Pienso en escenarios de riesgo grave para muchas personas. Al fin y al cabo, a mí solo me espera impartir un seminario nefasto y asegurarme de estar atento al cruzar la calle. Bueno y no dormirme al transbordar en el AVE en Córdoba. Pero, ¿es posible que alguien que debe conducir mañana haya sufrido el mismo acoso que yo? ¿Cuántos profesionales de la salud comenzarán a las 8 un turno de 12 horas muertos de sueño con riesgo para la salud de los pacientes a los que atienden? Perdonen la crudeza, la mera posibilidad de que mañana una sola persona se encuentre en riesgo gracias al hedonismo narcisista de unos pocos me revuelve el estómago.

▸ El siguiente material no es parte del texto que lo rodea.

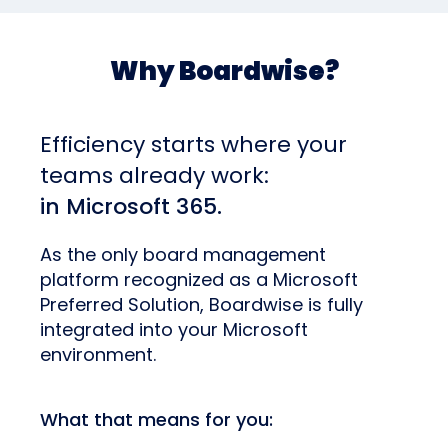
Why Boardwise?
Efficiency starts where your
teams already work:
in Microsoft 365.
As the only board management
platform recognized as a Microsoft
Preferred Solution, Boardwise is fully
integrated into your Microsoft
environment.
What that means for you:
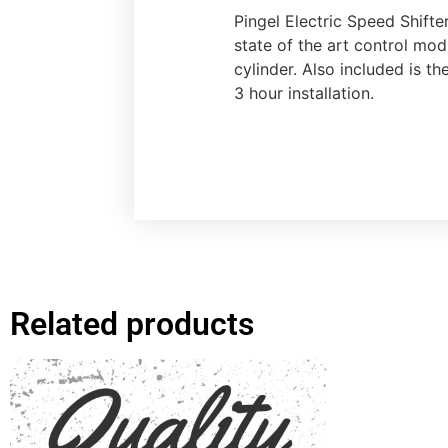
Pingel Electric Speed Shifte
state of the art control mod
cylinder. Also included is t
3 hour installation.
Related products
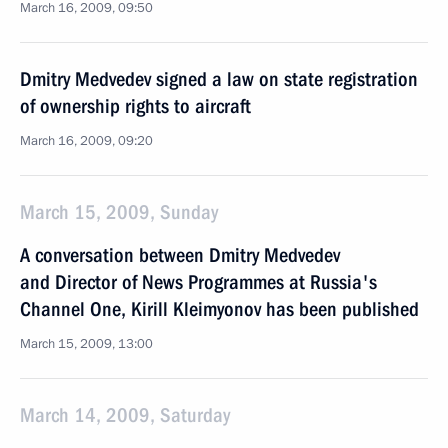
March 16, 2009, 09:50
Dmitry Medvedev signed a law on state registration
of ownership rights to aircraft
March 16, 2009, 09:20
March 15, 2009, Sunday
A conversation between Dmitry Medvedev
and Director of News Programmes at Russia's
Channel One, Kirill Kleimyonov has been published
March 15, 2009, 13:00
March 14, 2009, Saturday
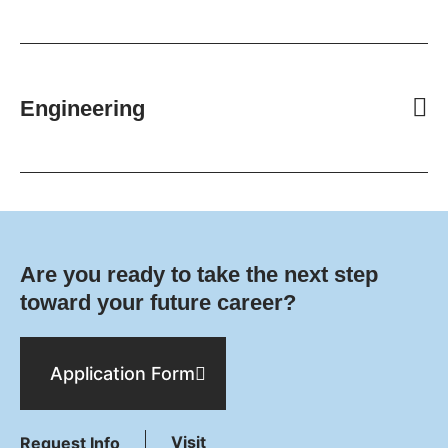
Engineering
Are you ready to take the next step
toward your future career?
Application Form
Visit
Request Info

Pero esta reflexión puramente emocional, es la anécdota. La categoría es otra. En el presente inmediato debería preocuparnos lo que para estas personas representamos como país. Al parecer somos la tierra de promisión para borrachos de jueves o, en el mejor de los casos, fiesteros con la expectativa de una marcha que no para hasta las seis de la madrugada. Un país de camareros serviles en el que todo vale para alimentar un negocio que con no poca frecuencia nos da lecciones y nos recuerda que mantiene viva la economía. Un sector de comercio hostelero que prospera gracias a calles peatonales, jardines de 12 km, trenes y aeropuertos, que pagamos con los impuestos de todos. Y, en el caso de los estudiantes, de cada uno de los erasmus que me han expulsado de mi casa, quién me lea debe saber que ha financiado entre el 60 y el 80% del coste de sus estudios. Y hablamos de miles de euros por estudiante, millones de euros del dinero de todas y todos.

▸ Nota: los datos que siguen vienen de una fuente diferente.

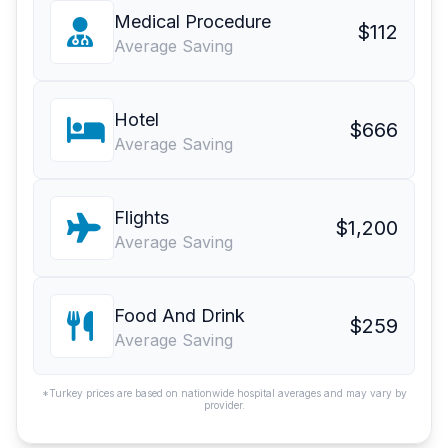
Medical Procedure
$112
Average Saving
Hotel
$666
Average Saving
Flights
$1,200
Average Saving
Food And Drink
$259
Average Saving
*Turkey prices are based on nationwide hospital averages and may vary by
provider.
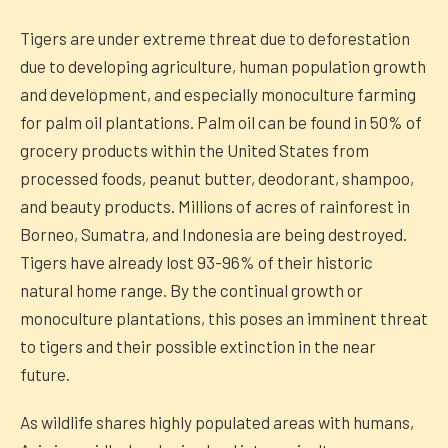
Tigers are under extreme threat due to deforestation
due to developing agriculture, human population growth
and development, and especially monoculture farming
for palm oil plantations. Palm oil can be found in 50% of
grocery products within the United States from
processed foods, peanut butter, deodorant, shampoo,
and beauty products. Millions of acres of rainforest in
Borneo, Sumatra, and Indonesia are being destroyed.
Tigers have already lost 93-96% of their historic
natural home range. By the continual growth or
monoculture plantations, this poses an imminent threat
to tigers and their possible extinction in the near
future.
As wildlife shares highly populated areas with humans,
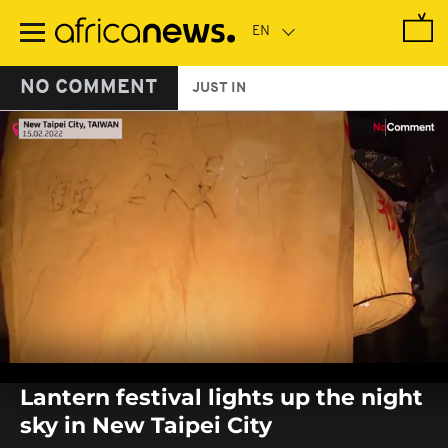
Skip
to
main
content
NO COMMENT
JUST IN
0
seconds
Lantern festival lights up the night
of
0
sky in New Taipei City
seconds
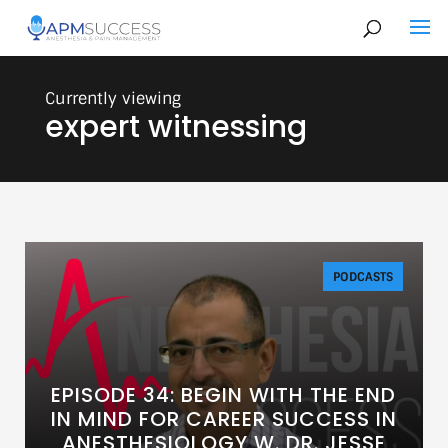
expert witnessing
PODCASTS
EPISODE 34: BEGIN WITH THE END
IN MIND FOR CAREER SUCCESS IN
ANESTHESIOLOGY W. DR. JESSE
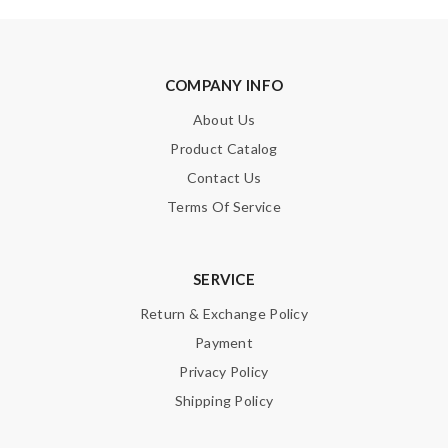
COMPANY INFO
About Us
Product Catalog
Contact Us
Terms Of Service
SERVICE
Return & Exchange Policy
Payment
Privacy Policy
Shipping Policy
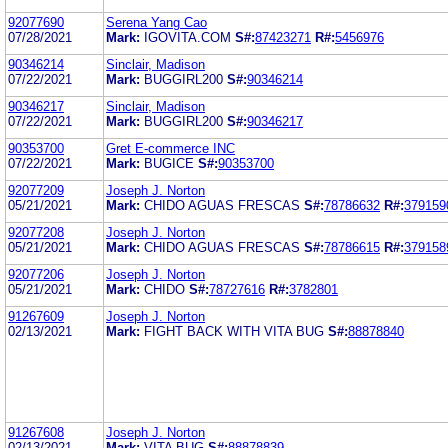
92077690
Serena Yang Cao
07/28/2021
Mark:
IGOVITA.COM
S#:
87423271
R#:
5456976
90346214
Sinclair, Madison
07/22/2021
Mark:
BUGGIRL200
S#:
90346214
90346217
Sinclair, Madison
07/22/2021
Mark:
BUGGIRL200
S#:
90346217
90353700
Gret E-commerce INC
07/22/2021
Mark:
BUGICE
S#:
90353700
92077209
Joseph J. Norton
05/21/2021
Mark:
CHIDO AGUAS FRESCAS
S#:
78786632
R#:
379159
92077208
Joseph J. Norton
05/21/2021
Mark:
CHIDO AGUAS FRESCAS
S#:
78786615
R#:
379158
92077206
Joseph J. Norton
05/21/2021
Mark:
CHIDO
S#:
78727616
R#:
3782801
91267609
Joseph J. Norton
02/13/2021
Mark:
FIGHT BACK WITH VITA BUG
S#:
88878840
91267608
Joseph J. Norton
02/13/2021
Mark:
VITA BUG
S#:
88878839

Sin embargo, hay algo que me da verdadero pavor. Mis erasmus no son cualquiera. Usualmente proceden de una escuela de negocios francesa y vienen a la Facultad de Economía. Están llamados a dirigir el mundo, o como poco a gestionarlo allí donde desarrollen su carrera profesional. ¿Qué clase de valores les inspiran? ¿Qué valores expresan? Cuando preguntas cuál es la política de convivencia vecinal que se les informa en sus universidades de origen, y en las de acogida en Valencia, te da la impresión de que o no existe o no produce efecto. ¿Cuál es el compromiso de la universidad con los vecinos cuando “sus estudiantes” son los que perturban la convivencia y la paz social?
Por otro lado, o la Policía Local, -y las demás-, carecen de efectivos o bien tienen otras prioridades. Es más, las ordenanzas sobre el ruido, la ocupación de la vía pública o la concesión o control de las licencias de actividad o no son eficaces o no se aplican. Y así, a la bien merecida fama de tolerantes hasta la estupidez se une la ausencia absoluta de esa coerción con música de Wagner de fondo que uno siente en cuanto pisa el suelo de cualquier país no latino de la Unión Europea.

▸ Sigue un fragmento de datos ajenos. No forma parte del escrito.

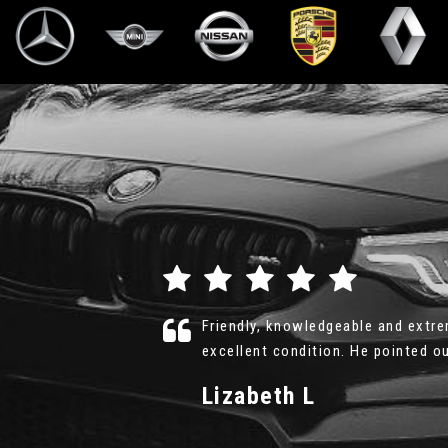
 the car was in
Richard was professional, honest 
d More
look over the car for as long as I 
Geoff
VIEW ALL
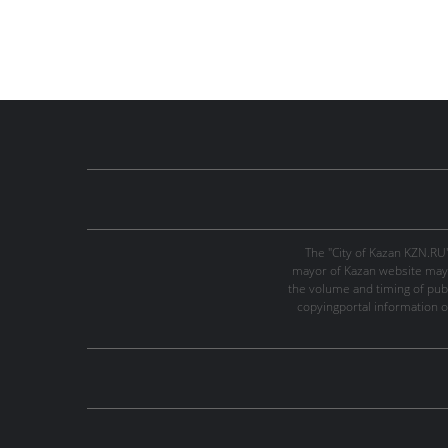
The "City of Kazan KZN.RU
mayor of Kazan website may 
the volume and timing of publi
copyingportal information o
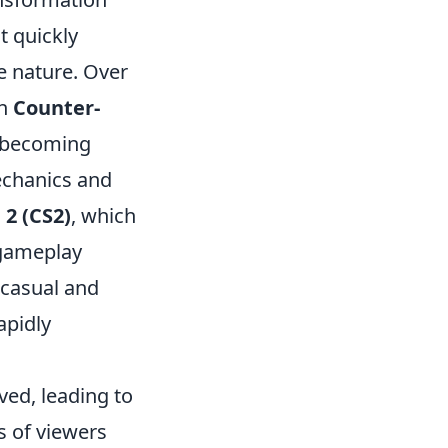
 it quickly
e nature. Over
th
Counter-
becoming
echanics and
 2 (CS2)
, which
 gameplay
 casual and
apidly
ved, leading to
 of viewers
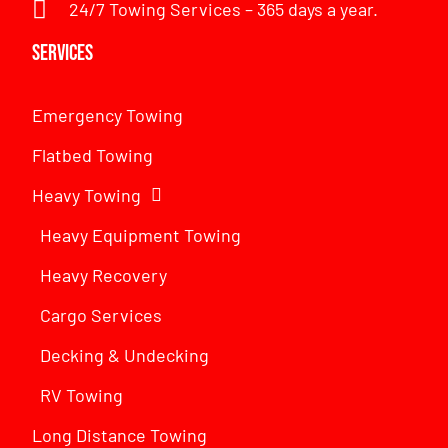
24/7 Towing Services – 365 days a year.
Services
Emergency Towing
Flatbed Towing
Heavy Towing
Heavy Equipment Towing
Heavy Recovery
Cargo Services
Decking & Undecking
RV Towing
Long Distance Towing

Puede que desde la desesperación del insomnio no esté siendo justo e incluso mi percepción no sea la correcta. Precisamente por ello si yo fuera un político con aspiraciones de gobierno, o de continuar en él, me preocuparía y no poco. Hay un rumor de fondo, una rabia sorda que va penetrando en los vecindarios de nuestras ciudades. Igual, en las próximas elecciones se produce un voto irracional, bastará con que alguien proponga acabar con el turismo y la fiesta.